Zero-shot approaches could allow a pre-trained model to generate multiple different voices. This could allow us to synthetically re-create a person’s voice more easily.
=> https://doi.org/10.48550/arXiv.2112.02418 YourTTS is one such example.

## My horrible plan

My horrible plan revolves around going through two different lawsuits to set some judicial precedents; these precedents could improve the odds of succeeding in a lawsuit against Microsoft for Copilot’s licensing violations.

If this succeeds, we have new legal justification that GitHub Copilot is illegal; if it fails, we have still gained a means to legally re-create proprietary software. It’s a win-win situation.

### Part One: set a precedent

1. Train a modern text-to-speech (TTS) engine using the voice a proprietary one made by a company with a small legal budget. Keep the model’s internals hidden.
2. Then release the final TTS under a permissive license. Remember, we’re still keeping the machine-learning model hidden!
3. Wait for that company to file suit (or file an anticipatory suit against them; it's common for declaratory judgement regarding intellectual property rights).
4. Win or lose the case.

### Part Two: use that precedent against Microsoft’s Nuance

Our goal here is to get the same legal outcome as the low-stakes “trial run” of Part One.

Microsoft owns Nuance. Nuance previously bought Eloquent Technology, the developers of the Eloquence speech synthesizer.

1. Repeat Part One against Nuance speech synthesizers, including Eloquence. Go to court.
2. Have the ruling from Part One cited as legal precedent.
3. Achieve the same outcome as Part One, demonstrating that we have indeed set precedent that works against Microsoft’s legal department.

### Implications of the outcomes

If we _win_ both cases: Microsoft has the legal high ground.

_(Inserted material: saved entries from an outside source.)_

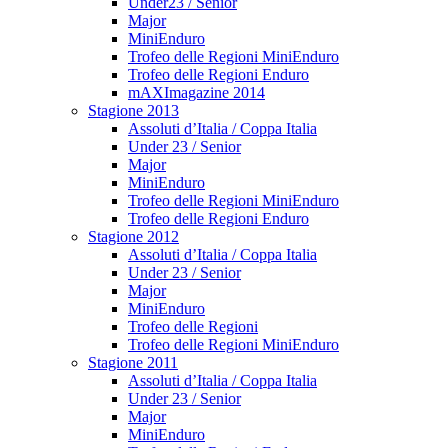
Under23 / Senior
Major
MiniEnduro
Trofeo delle Regioni MiniEnduro
Trofeo delle Regioni Enduro
mAXImagazine 2014
Stagione 2013
Assoluti d’Italia / Coppa Italia
Under 23 / Senior
Major
MiniEnduro
Trofeo delle Regioni MiniEnduro
Trofeo delle Regioni Enduro
Stagione 2012
Assoluti d’Italia / Coppa Italia
Under 23 / Senior
Major
MiniEnduro
Trofeo delle Regioni
Trofeo delle Regioni MiniEnduro
Stagione 2011
Assoluti d’Italia / Coppa Italia
Under 23 / Senior
Major
MiniEnduro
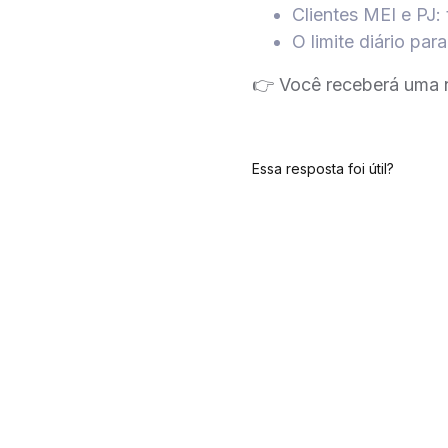
Clientes MEI e PJ:
O limite diário pa
👉 Você receberá uma n
Essa resposta foi útil?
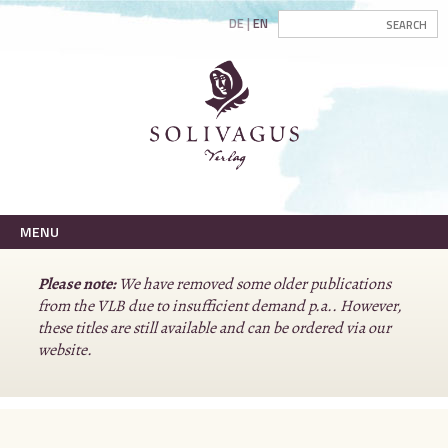
DE
EN
MENU
Please note:
We have removed some older publications
from the VLB due to insufficient demand p.a.. However,
these titles are still available and can be ordered via our
website.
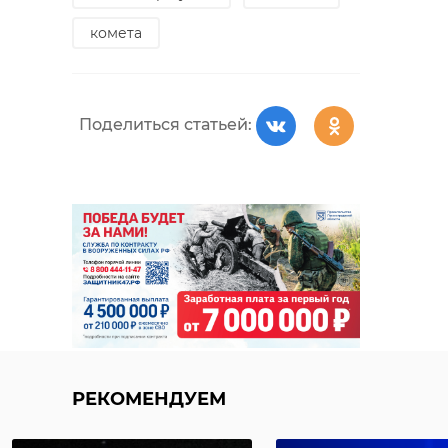
комета
Поделиться статьей:
РЕКОМЕНДУЕМ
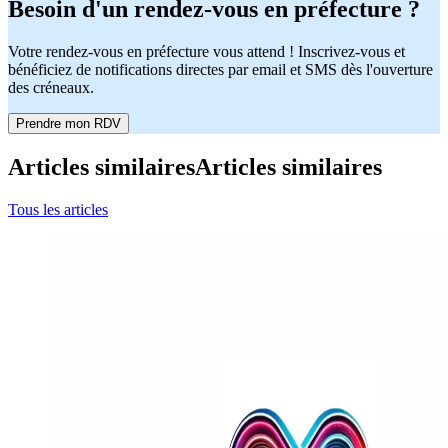
Besoin d'un rendez-vous en préfecture ?
Votre rendez-vous en préfecture vous attend ! Inscrivez-vous et
bénéficiez de notifications directes par email et SMS dès l'ouverture
des créneaux.
Prendre mon RDV
Articles similaires
Articles similaires
Tous les articles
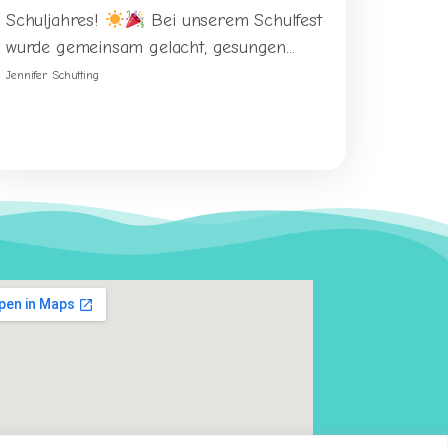
Schuljahres!
Bei unserem Schulfest
wurde gemeinsam gelacht, gesungen...
Jennifer Schutting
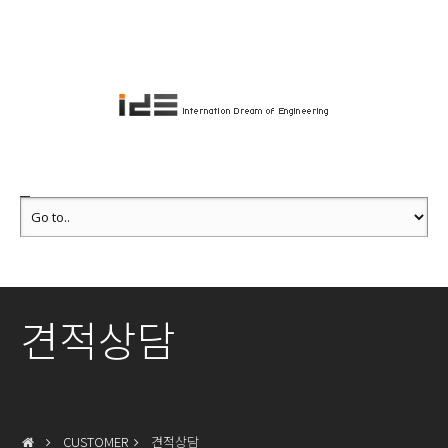
견적상담
CUSTOMER
견적상담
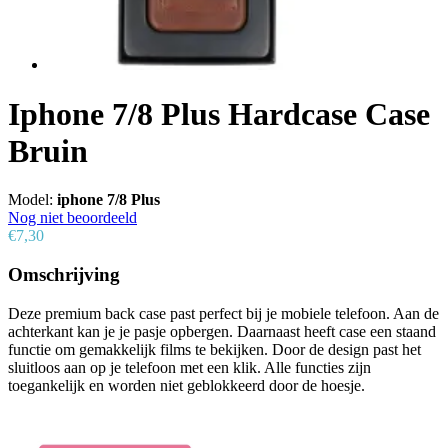
Iphone 7/8 Plus Hardcase Case
Bruin
Model:
iphone 7/8 Plus
Nog niet beoordeeld
€7,30
Omschrijving
Deze premium back case past perfect bij je mobiele telefoon. Aan de
achterkant kan je je pasje opbergen. Daarnaast heeft case een staand
functie om gemakkelijk films te bekijken. Door de design past het
sluitloos aan op je telefoon met een klik. Alle functies zijn
toegankelijk en worden niet geblokkeerd door de hoesje.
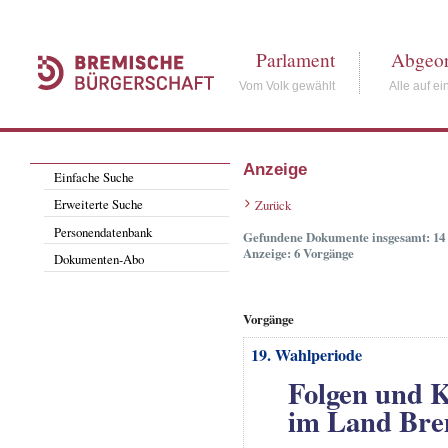
Parlament
Abgeor
Vom Volk gewählt
Alle auf ei
Anzeige
Einfache Suche
Erweiterte Suche
Zurück
Personendatenbank
Gefundene Dokumente insgesamt: 14
Anzeige: 6 Vorgänge
Dokumenten-Abo
Vorgänge
19. Wahlperiode
Folgen und 
im Land Br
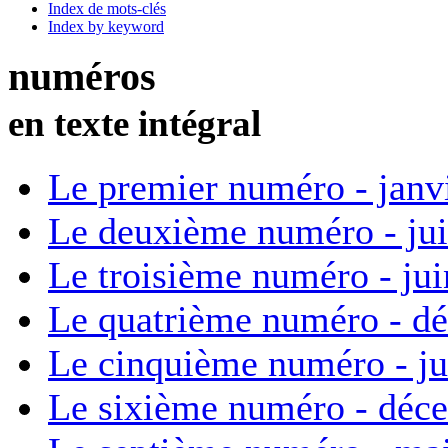
Index de mots-clés
Index by keyword
numéros
en texte intégral
Le premier numéro - janv
Le deuxième numéro - ju
Le troisième numéro - ju
Le quatrième numéro - d
Le cinquième numéro - ju
Le sixième numéro - déc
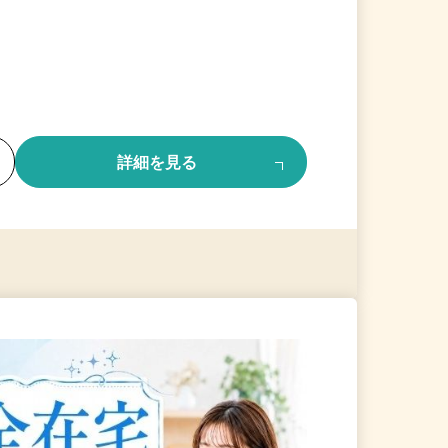
る
詳細を見る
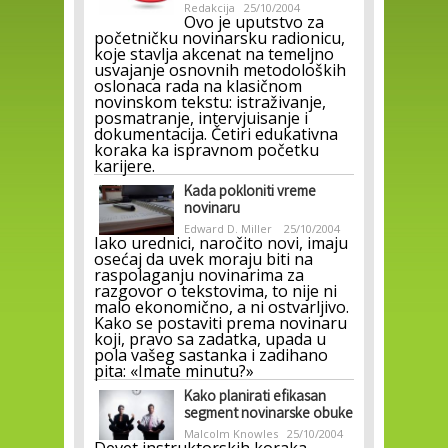
Redakcija
25/10/2004
Ovo je uputstvo za
početničku novinarsku radionicu,
koje stavlja akcenat na temeljno
usvajanje osnovnih metodoloških
oslonaca rada na klasičnom
novinskom tekstu: istraživanje,
posmatranje, intervjuisanje i
dokumentacija. Četiri edukativna
koraka ka ispravnom početku
karijere.
Kada pokloniti vreme
novinaru
Edward D. Miller
25/10/2004
Iako urednici, naročito novi, imaju
osećaj da uvek moraju biti na
raspolaganju novinarima za
razgovor o tekstovima, to nije ni
malo ekonomično, a ni ostvarljivo.
Kako se postaviti prema novinaru
koji, pravo sa zadatka, upada u
pola vašeg sastanka i zadihano
pita: «Imate minutu?»
Kako planirati efikasan
segment novinarske obuke
Malcolm Knowles
25/10/2004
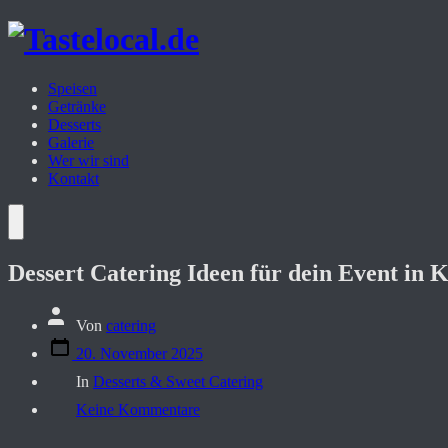
Zum
Inhalt
springen
Speisen
Getränke
Desserts
Galerie
Wer wir sind
Kontakt
Menü
Dessert Catering Ideen für dein Event in K
Beitragsautor
Von
catering
Veröffentlichungsdatum
20. November 2025
Kategorien
In
Desserts & Sweet Catering
zu
Keine Kommentare
Dessert
Catering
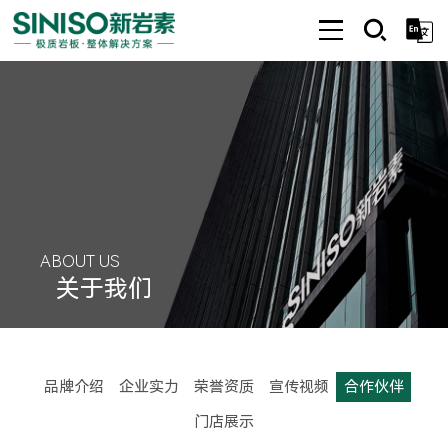
ABOUT US
关于我们
合作伙伴
品牌介绍
企业实力
荣誉资质
宣传视频
门店展示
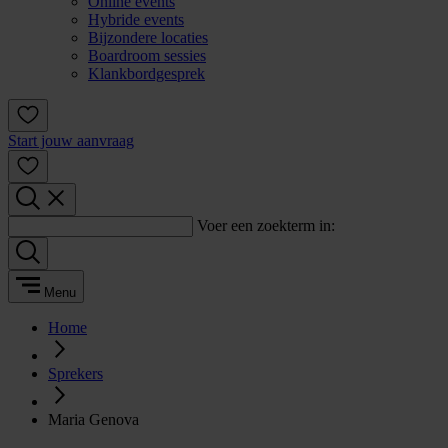
Online events
Hybride events
Bijzondere locaties
Boardroom sessies
Klankbordgesprek
Start jouw aanvraag
Voer een zoekterm in:
Menu
Home
Sprekers
Maria Genova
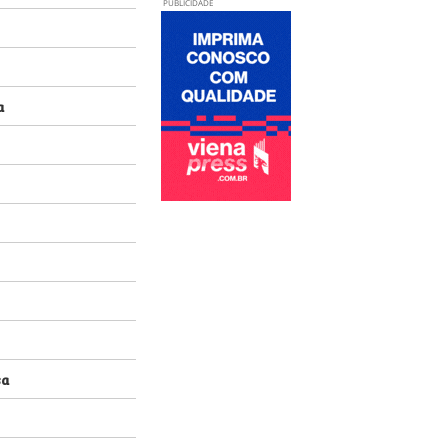
PUBLICIDADE
a
sa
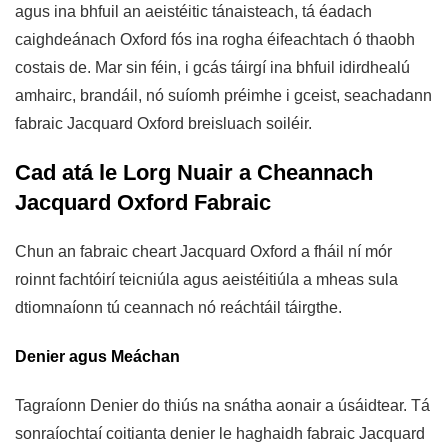
agus ina bhfuil an aeistéitic tánaisteach, tá éadach
caighdeánach Oxford fós ina rogha éifeachtach ó thaobh
costais de. Mar sin féin, i gcás táirgí ina bhfuil idirdhealú
amhairc, brandáil, nó suíomh préimhe i gceist, seachadann
fabraic Jacquard Oxford breisluach soiléir.
Cad atá le Lorg Nuair a Cheannach
Jacquard Oxford Fabraic
Chun an fabraic cheart Jacquard Oxford a fháil ní mór
roinnt fachtóirí teicniúla agus aeistéitiúla a mheas sula
dtiomnaíonn tú ceannach nó reáchtáil táirgthe.
Denier agus Meáchan
Tagraíonn Denier do thiús na snátha aonair a úsáidtear. Tá
sonraíochtaí coitianta denier le haghaidh fabraic Jacquard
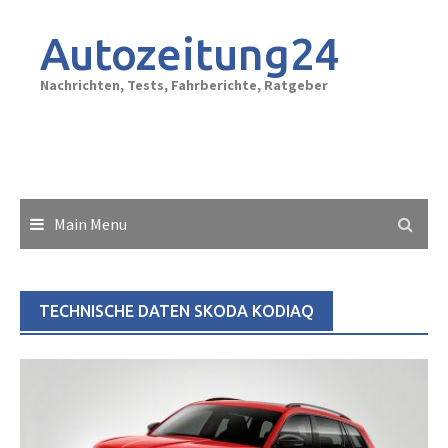
Skip
to
Autozeitung24
content
Nachrichten, Tests, Fahrberichte, Ratgeber
Main Menu
TECHNISCHE DATEN SKODA KODIAQ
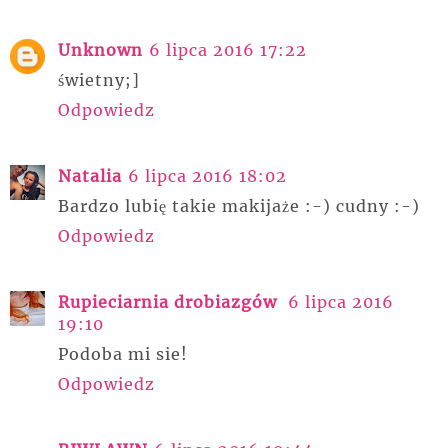
Unknown
6 lipca 2016 17:22
świetny;]
Odpowiedz
Natalia
6 lipca 2016 18:02
Bardzo lubię takie makijaże :-) cudny :-)
Odpowiedz
Rupieciarnia drobiazgów
6 lipca 2016
19:10
Podoba mi sie!
Odpowiedz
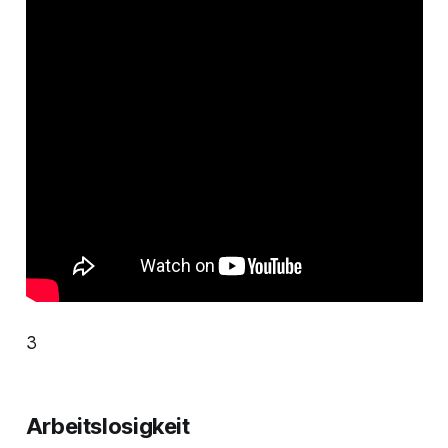
3
Arbeitslosigkeit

Making a derivative of a copyrighted work using a machine-learning algorithm allows us to bypass copyright licenses.

If we _lose_ both cases: Microsoft does not have the legal high ground. We have good judicial precedent against Microsoft to use when filing suit for Copilot’s behavior.

Either way, it’s an absolute win for free software. Taking down Copilot protects copyleft from enabling proprietary derivatives (and by extension, protects software freedom). But if we accidentally win these two low-stakes “test” cases, we still gain something else: we can liberate huge swaths of proprietary software, starting with speech synthesizers.

## Update: on satire

This post isn't "satire through-and-through" like something from The Onion. Rather, my intent was to make some clear points, but extrapolate them to absurdity to highlight other problems. I don't think I was clear enough when doing this. I'm sorry.

Copilot has been found to suggest significant amounts of code that is dangerously similar to existing works. It does this without disclosing obligations that come with those works' licenses. Training a model on copyrighted works may not be wrong in and of itself; however, using that model to generate new works that are not sufficiently distinct from original works is where things get problematic. Copilot's users could apply proprietary licenses to the generated works, defeating the point of copyleft.

When a tool almost exclusively encourages problematic behavior, the makers of that tool should have put thought into its implications. GitHub and OpenAI have not demonstrated a sufficiently careful approach.

I don't think that "going after" a smaller player just to manipulate our legal system is a good thing to do. The fact that this idea seems plausible to some of my readers shows how warped our perception of the judicial system is. Even if it's accurate (I doubt it's accurate, but I'm not certain), it's sad. Judicial systems incentivise too much predatory behavior.

## Corrections

It's come to my attention that Eloquence may or may not still belong to Nuance. Further research is needed.
Eloquent Technology was acquired by SpeechWorks in 2000.

## Footnotes

1. I doubt anybody worth their salt would count on a company to hold itself accountable, but at least they tried.